**Work item**
For the data below, work out how many lines include the string "Building" and report only the number.

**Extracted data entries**
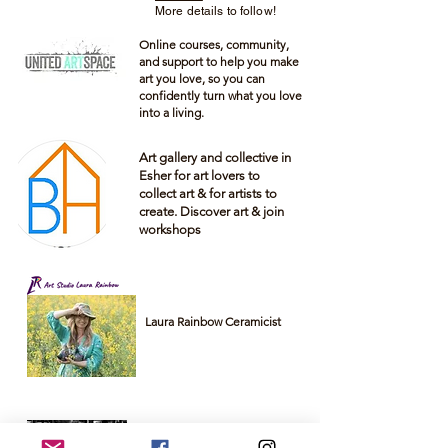
More details to follow!
Online courses, community,
and support to help you make
art you love, so you can
confidently turn what you love
into a living.
Art gallery and
collective
in
Esher for art lovers to
collect art & for artists to
create. Discover art & join
workshops
Laura Rainbow Ceramicist
Lorelei Hopkins is a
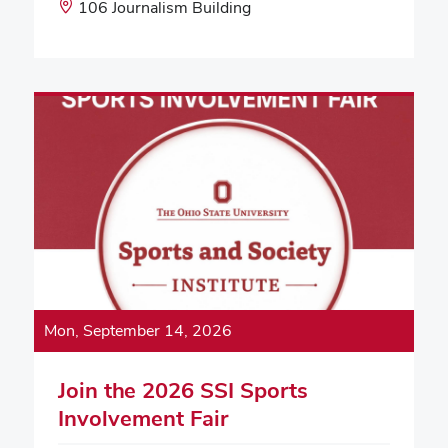
Start
Event
106 Journalism Building
Time:
Location:
Mon, September 14, 2026
Join the 2026 SSI Sports
Involvement Fair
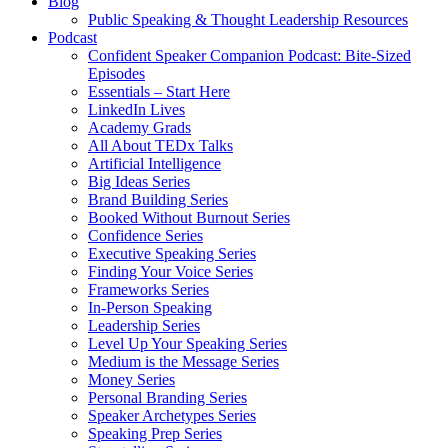
Blog
Public Speaking & Thought Leadership Resources
Podcast
Confident Speaker Companion Podcast: Bite-Sized
Episodes
Essentials – Start Here
LinkedIn Lives
Academy Grads
All About TEDx Talks
Artificial Intelligence
Big Ideas Series
Brand Building Series
Booked Without Burnout Series
Confidence Series
Executive Speaking Series
Finding Your Voice Series
Frameworks Series
In-Person Speaking
Leadership Series
Level Up Your Speaking Series
Medium is the Message Series
Money Series
Personal Branding Series
Speaker Archetypes Series
Speaking Prep Series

**Answer to the exercise**
2